Penulis asli artikel ini adalah Salrobyeol. Silakan periksa postingan pertama.
Deg, deg. Aku menunggu, berusaha menenangkan jantungku yang berdebar kencang, sama seperti saat aku mengecek surat penerimaan kuliahku di bilik telepon umum. Seekor kelinci mendekatiku... mendekatiku... Meskipun aku sudah melihat kelinci itu sebelumnya, jantungku berdebar kencang. Aku sangat terkejut tadi...
“Kurasa aku benar-benar gila…”
Aku melirik wajahku, yang samar-samar terlihat melalui kaca bilik telepon. Pipiku memerah, hampir memerah. Aku harus terlihat baik di depan para kelinci itu..!! Kurasa inilah yang mereka maksud dengan "fanatisme yang tak terkendali." Aku merapikan rambutku yang berantakan karena terburu-buru dan mengipas-ngipas wajahku, yang sudah mulai memanas.

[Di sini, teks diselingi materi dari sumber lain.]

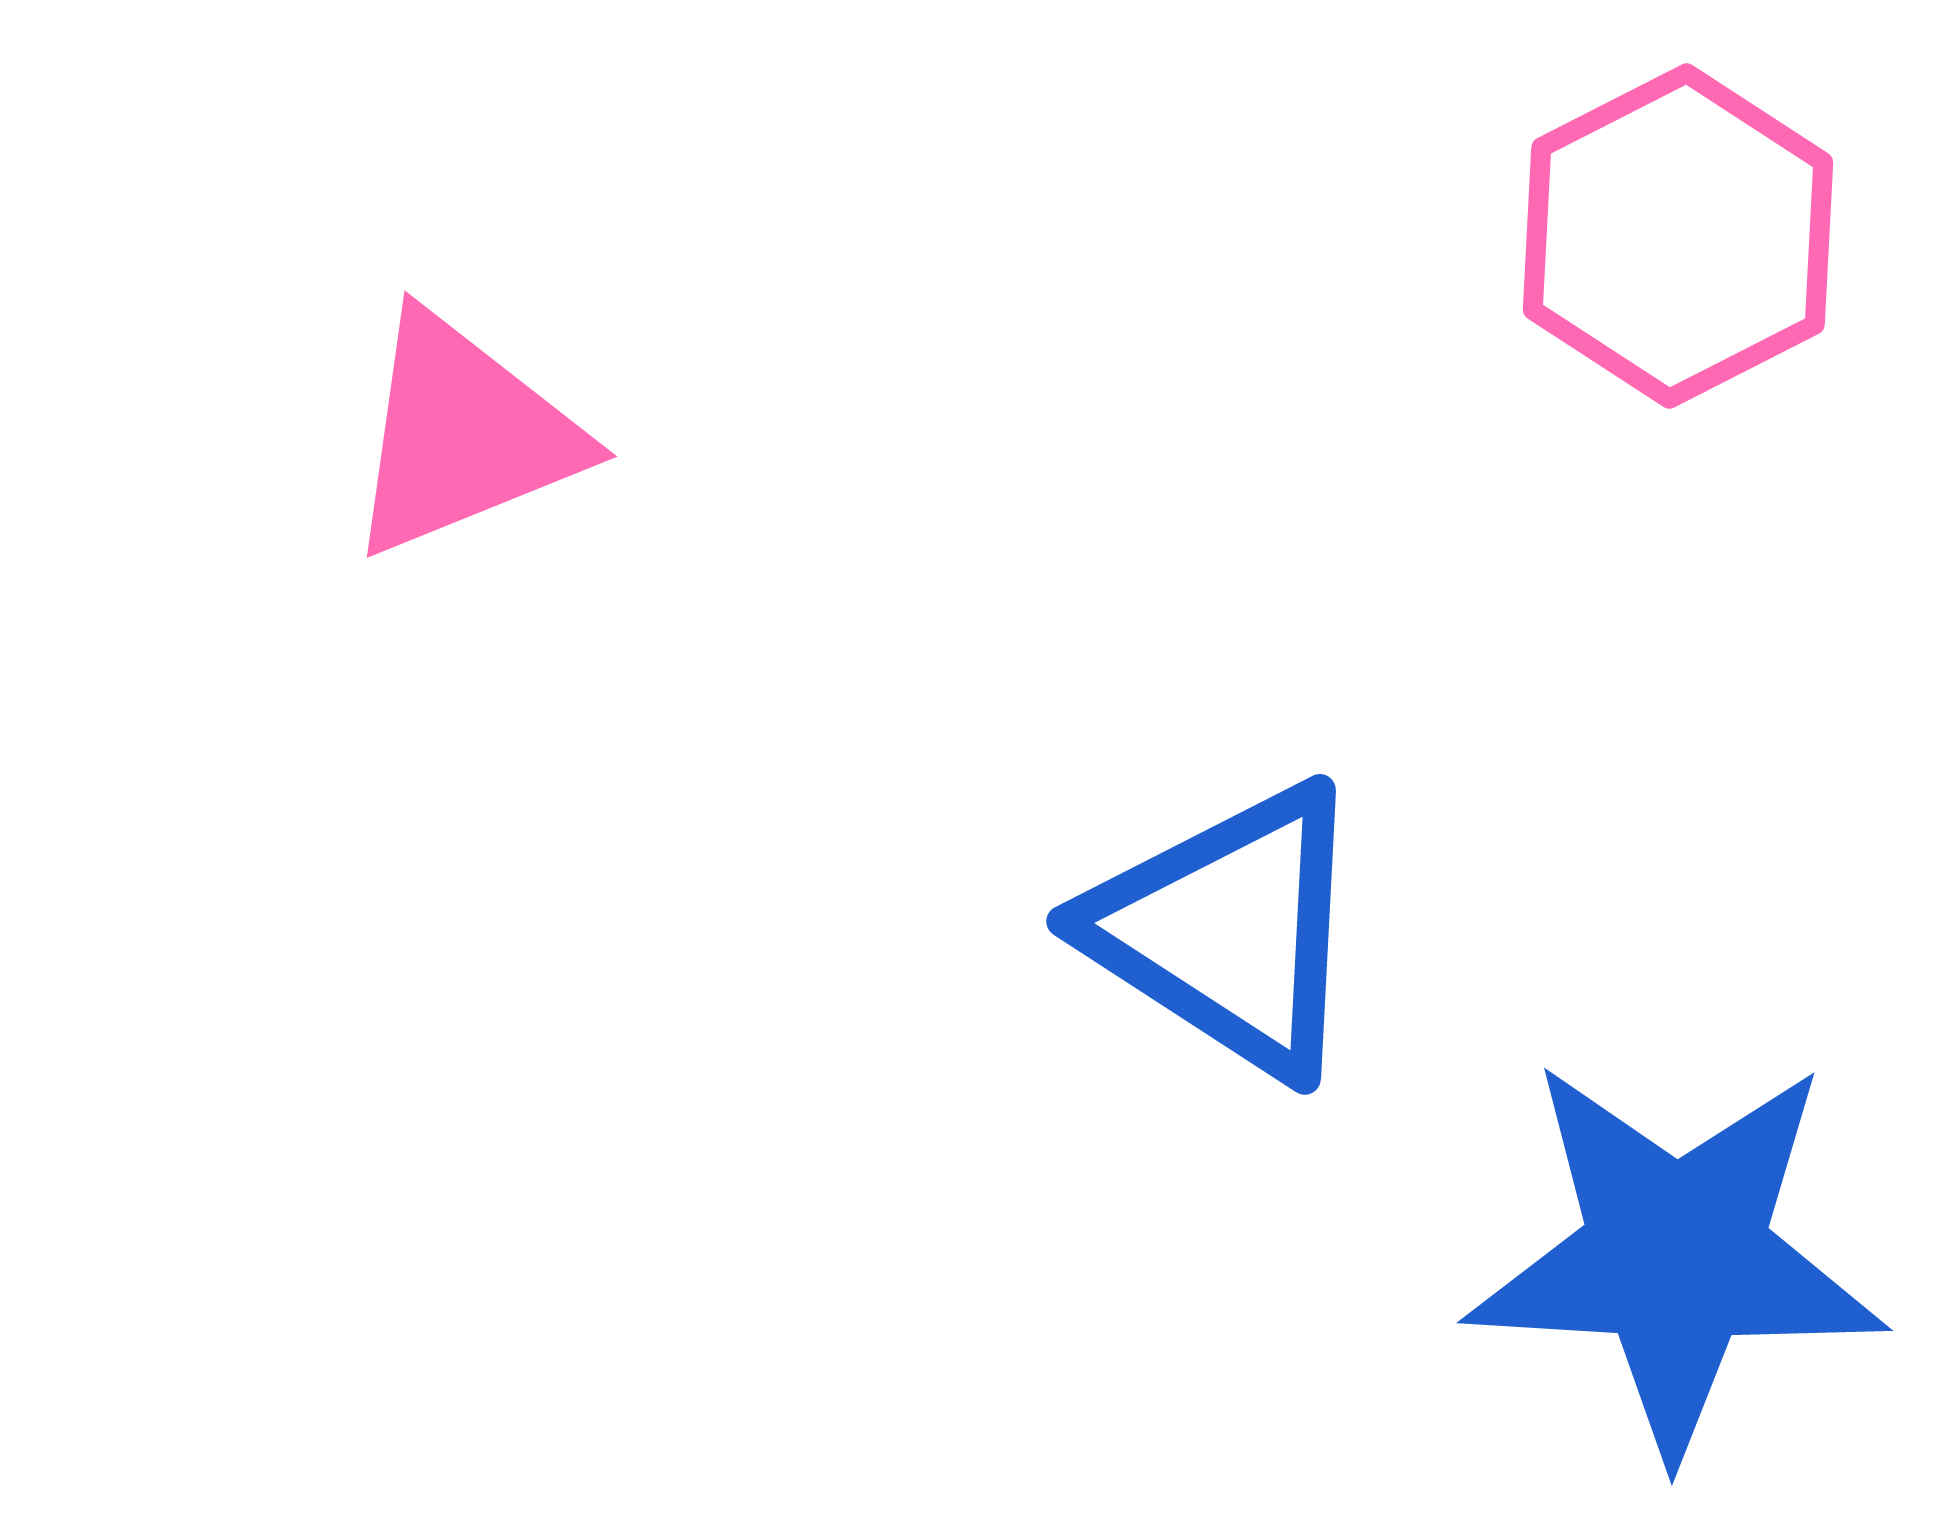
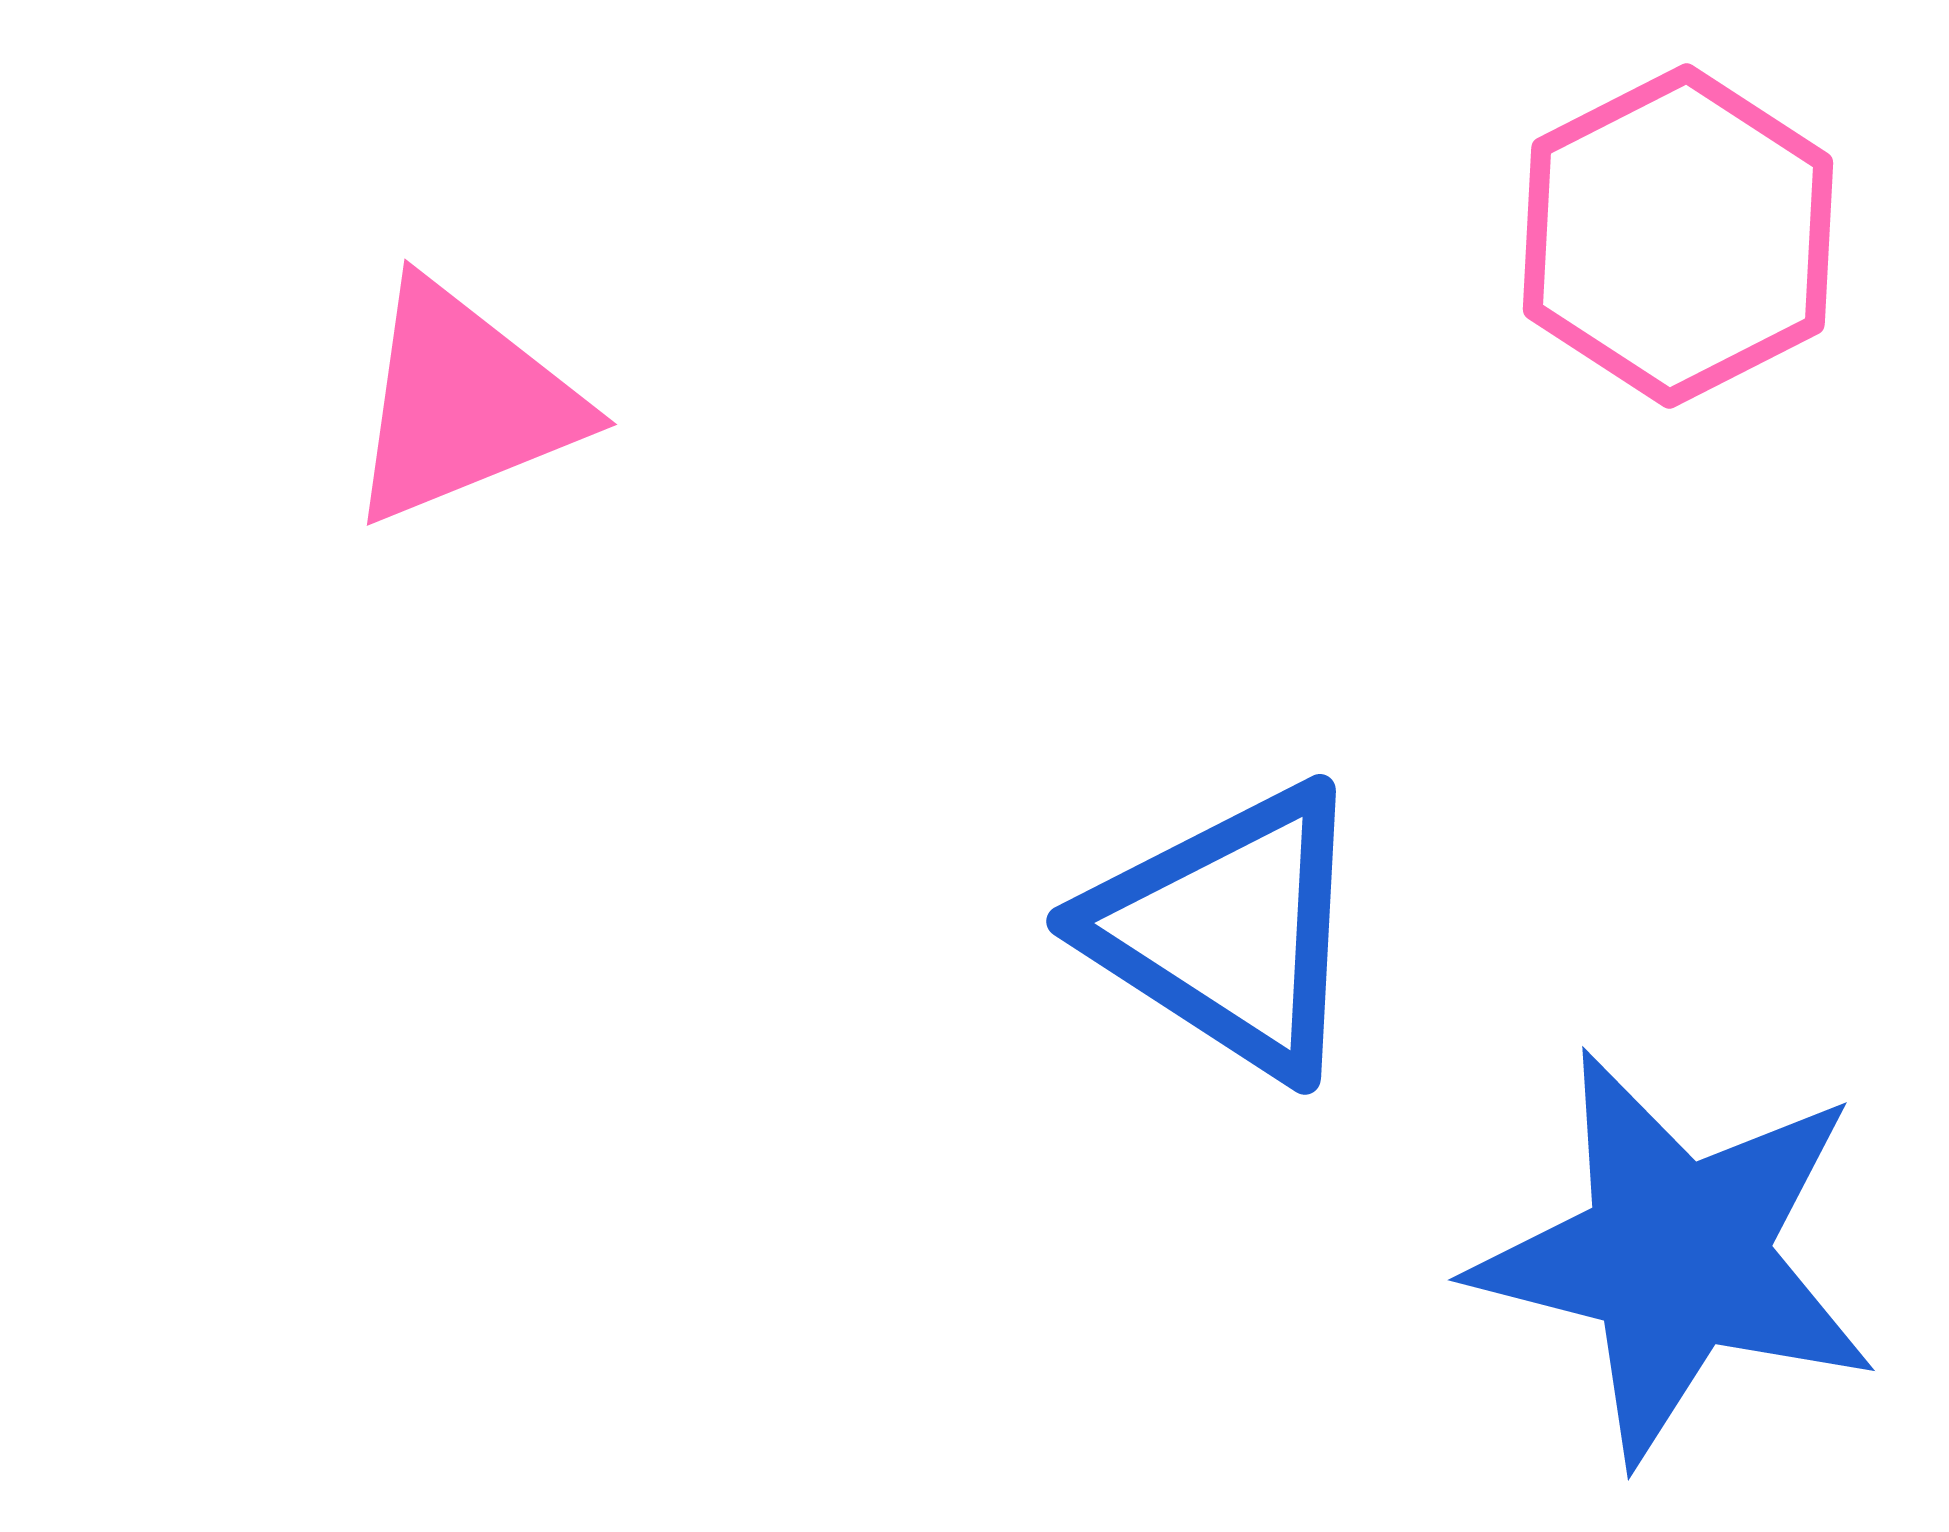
pink triangle: moved 32 px up
blue star: rotated 11 degrees clockwise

Bang bang. Sebuah van berhenti di tengah jalan. Secara naluriah aku tahu itu van Jungkook, dan pintunya terbuka, memperlihatkan Jungkook. Kelinci sungguhan... Jungkook memberi isyarat agar aku mendekat, jadi aku mengumpulkan barang-barangku dan berjalan lebih dekat.
“Naiklah.”
“Hah? Kenapa aku…”
“Aku tidak suka harus mengatakannya dua kali, jadi silakan saja.”
Kata-kata Jungkook yang terdengar dingin membuatku merasa seperti mahasiswa baru, benar-benar dilanda disiplin. Aku melompat ke dalam van Jungkook, seolah-olah dipimpin, dan berjalan-jalan, mataku melirik ke sana kemari. Ah... Ini canggung... Bahkan lebih canggung lagi sekarang setelah kau mengatakan itu tadi...
“Apakah ini ponselmu?”
"Kemarilah,"
"Tidak akan menyenangkan jika kamu hanya memberikannya padaku. Aku menemukan ponsel itu untukmu, jadi bukankah seharusnya kamu melakukan sesuatu untukku sebagai balasannya?"
Ah... Lalu bagaimana dengan kompensasinya? Jungkook mengeluarkan ponselku dari sakunya, memberikannya kepadaku, lalu mengambilnya kembali untuk dirinya sendiri. Memberikannya lalu mengambilnya kembali adalah hal terburuk yang pernah ada... Mendengar kata-kata Rabbit, "Bukankah seharusnya aku melakukan sesuatu?" Aku memutar bola mataku lebih keras dari sebelumnya dan bertanya dengan licik.
“Hah, aku Jeon Jungkook?”
“Lalu… apa…”
“Mainlah denganku, hanya untuk hari ini.”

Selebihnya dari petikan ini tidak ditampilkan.